Kernfusion: USA und China nehmen an weltweitem Projekt teil

Die USA und China wollen sich an dem internationalen Kernfusionsprojekt «Iter» beteiligen.

München (dpa) - Beide Länder wollten je etwa zehn Prozent zu den Kosten beitragen, berichtete das Max-Planck-Institut für Plasmaphysik (IPP) am Samstag in München. Mit dem Testreaktor «Iter» soll das technische Konzept zur Verschmelzung von Atomkernen nach dem Vorbild der Sonne erprobt werden. Das Projekt gilt als wichtiger Schritt in der weltweiten Fusionsforschung.

Das Forschungsvorhaben wird derzeit von der EU, Japan, Kanada und Russland vorbereitet. Die Baukosten werden auf vier Milliarden Euro geschätzt. Wesentliche Komponenten der Anlage seien als Prototypen bereits gebaut und getestet, berichtete das IPP. 1998 hatten sich die USA den Angaben zufolge zunächst aus dem Projekt zurückgezogen.

Die Beteiligung der USA war den IPP-Angaben zufolge bereits am Donnerstag in Princeton bekannt gegeben worden. Die USA wollten sich unter anderem durch die Fertigung einzelner Komponenten beteiligen und an Management und Forschungsarbeiten teilhaben. Ferner habe China in einem Schreiben an die «Iter»-Partner eine Beteiligung angeboten, berichtete das IPP unter Berufung auf das Wissenschaftsmagazin «Nature» weiter.

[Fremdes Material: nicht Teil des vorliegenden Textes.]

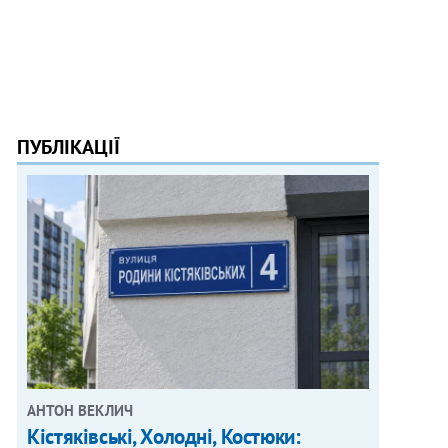
ПУБЛІКАЦІЇ
АНТОН ВЕКЛИЧ
Кістяківські, Холодні, Костюки: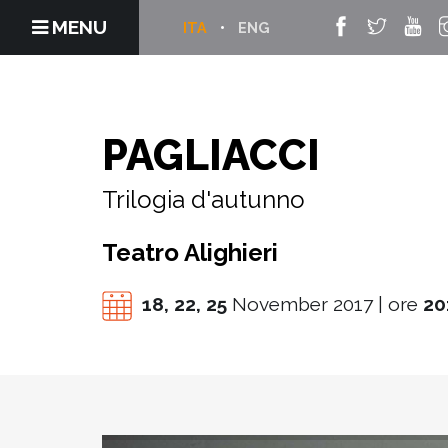
MENU
ITA
ENG
PAGLIACCI
Trilogia d'autunno
Teatro Alighieri
18,
22,
25
November 2017 | ore
20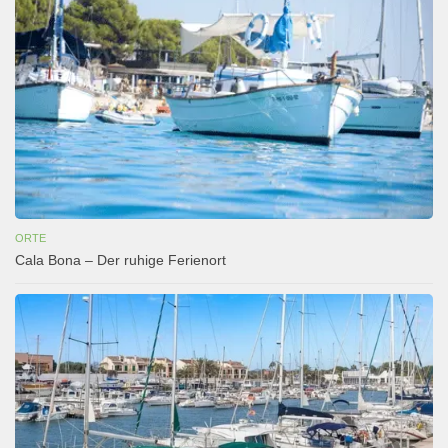
ORTE
Cala Bona – Der ruhige Ferienort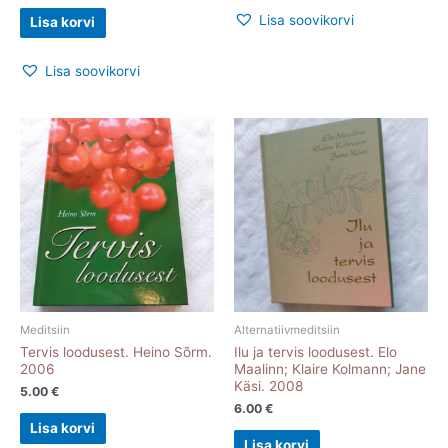
Lisa soovikorvi
Lisa korvi
Lisa soovikorvi
Meditsiin
Alternatiivmeditsiin
Tervis loodusest. Heino Sõrm.
Ilu ja tervis loodusest. Elo
2006
Maalinn; Klaire Kolmann; Jane
Käsi. 2008
5.00
€
6.00
€
Lisa korvi
Lisa korvi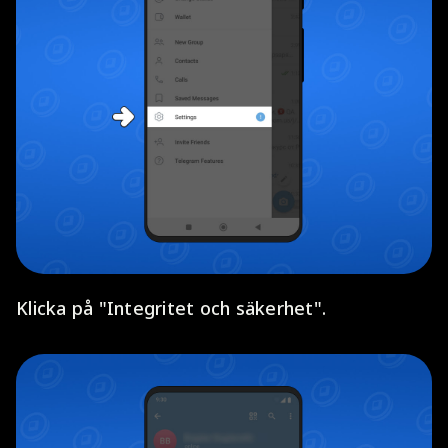
Klicka på "Integritet och säkerhet".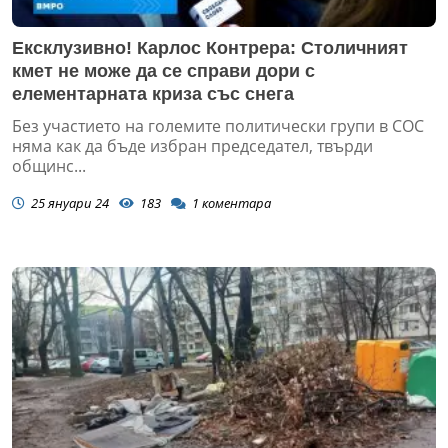
Ексклузивно! Карлос Контрера: Столичният
кмет не може да се справи дори с
елементарната криза със снега
Без участието на големите политически групи в СОС
няма как да бъде избран председател, твърди
общинс...
25 януари 24
183
1
коментара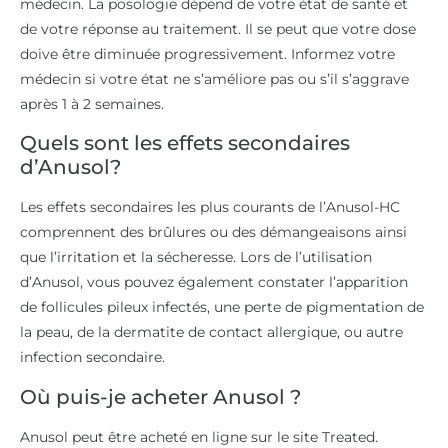
médecin. La posologie dépend de votre état de santé et
de votre réponse au traitement. Il se peut que votre dose
doive être diminuée progressivement. Informez votre
médecin si votre état ne s’améliore pas ou s’il s’aggrave
après 1 à 2 semaines.
Quels sont les effets secondaires
d’Anusol?
Les effets secondaires les plus courants de l’Anusol-HC
comprennent des brûlures ou des démangeaisons ainsi
que l’irritation et la sécheresse. Lors de l’utilisation
d’Anusol, vous pouvez également constater l’apparition
de follicules pileux infectés, une perte de pigmentation de
la peau, de la dermatite de contact allergique, ou autre
infection secondaire.
Où puis-je acheter Anusol ?
Anusol peut être acheté en ligne sur le site Treated.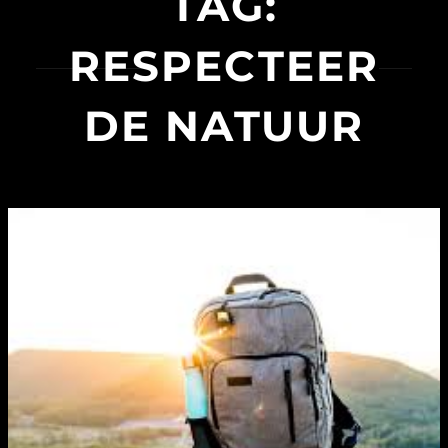
TAG:
RESPECTEER
DE NATUUR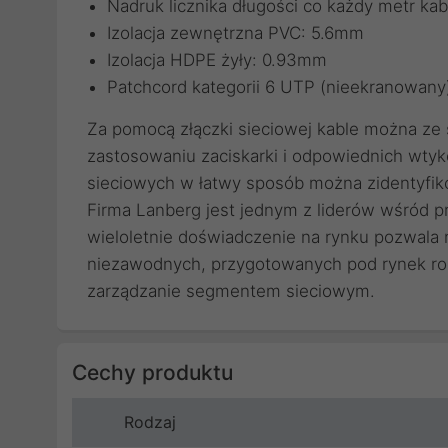
Nadruk licznika długości co każdy metr kab
Izolacja zewnętrzna PVC: 5.6mm
Izolacja HDPE żyły: 0.93mm
Patchcord kategorii 6 UTP (nieekranowany
Za pomocą
złączki sieciowej
kable można ze s
zastosowaniu
zaciskarki
i odpowiednich
wtyk
sieciowych
w łatwy sposób można zidentyfik
Firma Lanberg jest jednym z liderów wśród 
wieloletnie doświadczenie na rynku pozwala
niezawodnych, przygotowanych pod rynek roz
zarządzanie segmentem sieciowym.
Cechy produktu
Rodzaj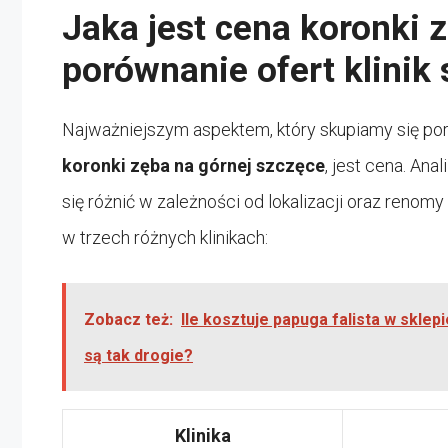
Jaka jest cena koronki 
porównanie ofert klinik
Najważniejszym aspektem, który skupiamy się por
koronki zęba na górnej szczęce
, jest cena. An
się różnić w zależności od lokalizacji oraz renomy
w trzech różnych klinikach:
Zobacz też:
Ile kosztuje papuga falista w sklep
są tak drogie?
Klinika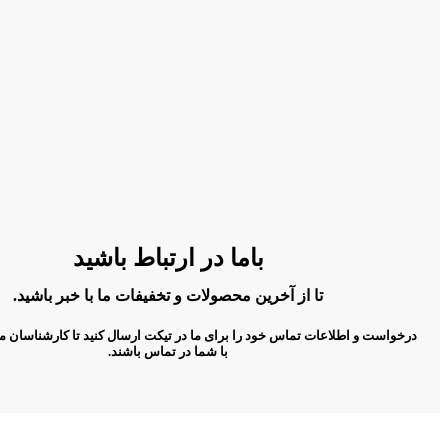
باما در ارتباط باشید
تا از آخرین محصولات و تخفیفات ما با خبر باشید.
درخواست و اطلاعات تماس خود را برای ما در تیکت ارسال کنید تا کارشناسان م
با شما در تماس باشند.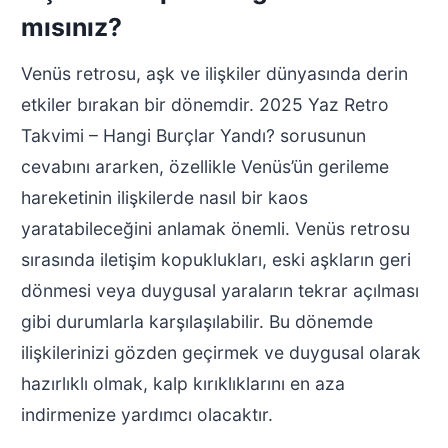
mısınız?
Venüs retrosu, aşk ve ilişkiler dünyasında derin
etkiler bırakan bir dönemdir. 2025 Yaz Retro
Takvimi – Hangi Burçlar Yandı? sorusunun
cevabını ararken, özellikle Venüs’ün gerileme
hareketinin ilişkilerde nasıl bir kaos
yaratabileceğini anlamak önemli. Venüs retrosu
sırasında iletişim kopuklukları, eski aşkların geri
dönmesi veya duygusal yaraların tekrar açılması
gibi durumlarla karşılaşılabilir. Bu dönemde
ilişkilerinizi gözden geçirmek ve duygusal olarak
hazırlıklı olmak, kalp kırıklıklarını en aza
indirmenize yardımcı olacaktır.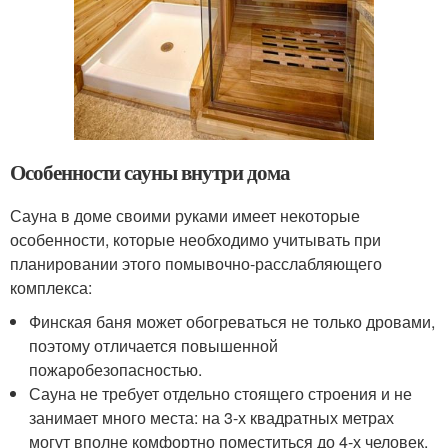
Особенности сауны внутри дома
Сауна в доме своими руками имеет некоторые
особенности, которые необходимо учитывать при
планировании этого помывочно-расслабляющего
комплекса:
Финская баня может обогреваться не только дровами,
поэтому отличается повышенной
пожаробезопасностью.
Сауна не требует отдельно стоящего строения и не
занимает много места: на 3-х квадратных метрах
могут вполне комфортно поместиться до 4-х человек,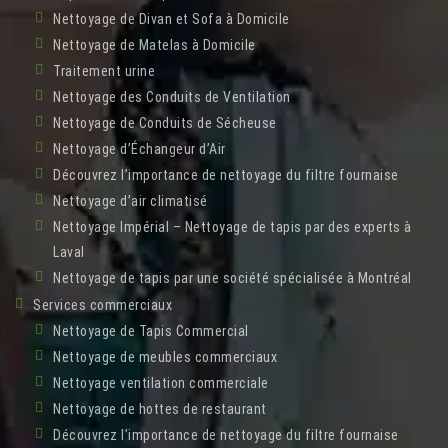
Nettoyage de Divan et Sofa à Domicile
Nettoyage de Matelas à Domicile
Traitement urine
Nettoyage des Conduits de Ventilation
Nettoyage de Conduits de Sécheuse
Nettoyage d’Échangeur d’Air
Découvrez l’importance de nettoyage du filtre fournaise
Nettoyage d’air climatisé
Nettoyage Impérial – Nettoyage de tapis par des experts à
Laval
Nettoyage de tapis par une société spécialisée à Montréal
Services commerciaux
Nettoyage de Tapis Commercial
Nettoyage de meubles commerciaux
Nettoyage ventilation commerciale
Nettoyage de hottes de restaurant
Découvrez l’importance de nettoyage du filtre fournaise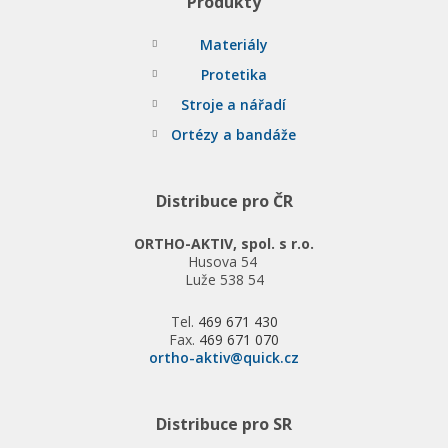
Produkty
Materiály
Protetika
Stroje a nářadí
Ortézy a bandáže
Distribuce pro ČR
ORTHO-AKTIV, spol. s r.o.
Husova 54
Luže 538 54
Tel.
469 671 430
Fax.
469 671 070
ortho-aktiv@quick.cz
Distribuce pro SR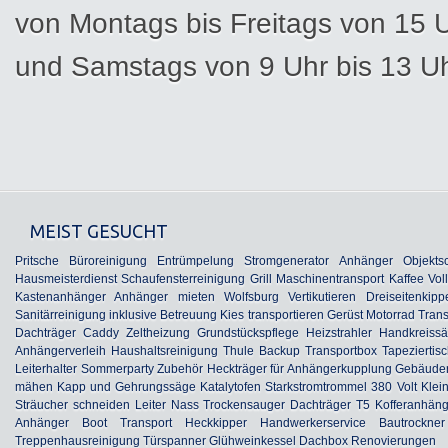
von Montags bis Freitags von 15 U
und Samstags von 9 Uhr bis 13 U
MEIST GESUCHT
Pritsche
Büroreinigung
Entrümpelung
Stromgenerator
Anhänger
Objekts
Hausmeisterdienst
Schaufensterreinigung
Grill
Maschinentransport
Kaffee Vol
Kastenanhänger
Anhänger mieten Wolfsburg
Vertikutieren
Dreiseitenkipp
Sanitärreinigung inklusive Betreuung
Kies transportieren
Gerüst
Motorrad Trans
Dachträger Caddy
Zeltheizung
Grundstückspflege
Heizstrahler
Handkreiss
Anhängerverleih
Haushaltsreinigung
Thule Backup Transportbox
Tapeziertis
Leiterhalter
Sommerparty Zubehör
Heckträger für Anhängerkupplung
Gebäuder
mähen
Kapp und Gehrungssäge
Katalytofen
Starkstromtrommel 380 Volt
Klei
Sträucher schneiden
Leiter
Nass Trockensauger
Dachträger T5
Kofferanhäng
Anhänger
Boot Transport
Heckkipper
Handwerkerservice
Bautrockner
Treppenhausreinigung
Türspanner
Glühweinkessel
Dachbox
Renovierungen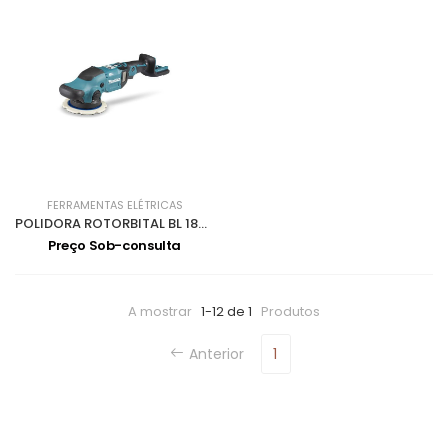
FERRAMENTAS ELÉTRICAS
POLIDORA ROTORBITAL BL 18V LXT LIX/POLIR/REBARB DPO600Z
Preço Sob-consulta
A mostrar
1-12 de 1
Produtos
Anterior
1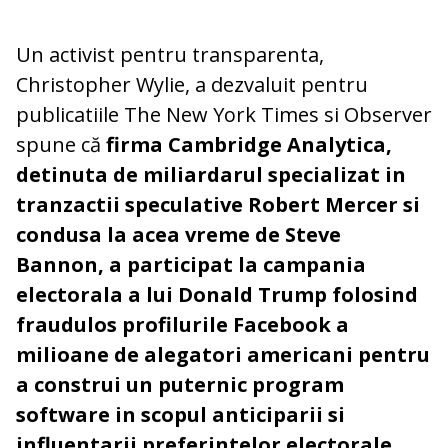
Un activist pentru transparenta,
Christopher Wylie, a dezvaluit pentru
publicatiile The New York Times si Observer
spune că
firma Cambridge Analytica,
detinuta de miliardarul specializat in
tranzactii speculative Robert Mercer si
condusa la acea vreme de Steve
Bannon, a participat la campania
electorala a lui Donald Trump folosind
fraudulos profilurile Facebook a
milioane de alegatori americani pentru
a construi un puternic program
software in scopul anticiparii si
influentarii preferintelor electorale.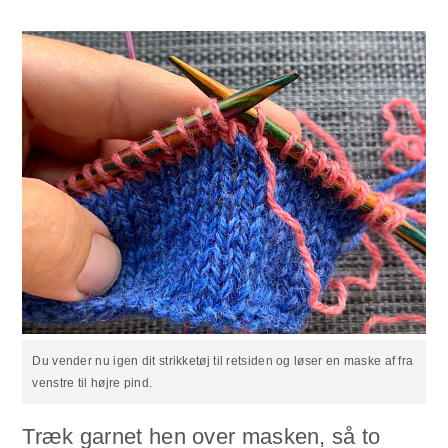
Du vender nu igen dit strikketøj til retsiden og løser en maske af fra
venstre til højre pind.
Træk garnet hen over masken, så to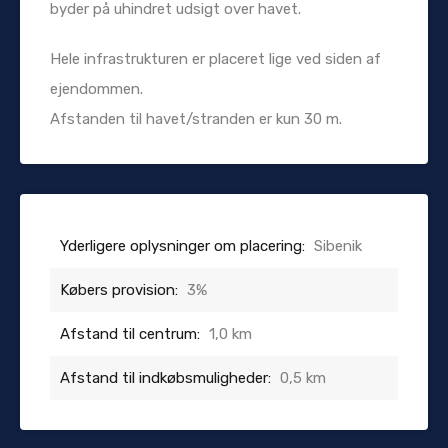
byder på uhindret udsigt over havet.
Hele infrastrukturen er placeret lige ved siden af ​​
ejendommen.
Afstanden til havet/stranden er kun 30 m.
Yderligere oplysninger om placering:
Sibenik
Købers provision:
3%
Afstand til centrum:
1,0 km
Afstand til indkøbsmuligheder:
0,5 km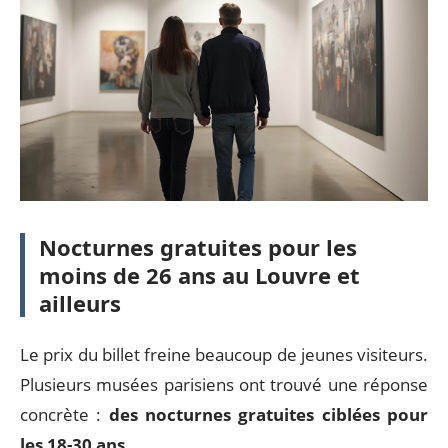
Nocturnes gratuites pour les
moins de 26 ans au Louvre et
ailleurs
Le prix du billet freine beaucoup de jeunes visiteurs.
Plusieurs musées parisiens ont trouvé une réponse
concrète :
des nocturnes gratuites ciblées pour
les 18-30 ans
.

Atomgegner betrachten die Kernfusion als riskant und damit als falschen Weg in die Energiezukunft. Physiker und Politiker sehen darin hingegen eine Chance zur Lösung des globalen Energieproblems. Das erste richtige Kernfusionskraftwerk könnte nach Schätzung von Experten in etwa 50 Jahren in Betrieb gehen.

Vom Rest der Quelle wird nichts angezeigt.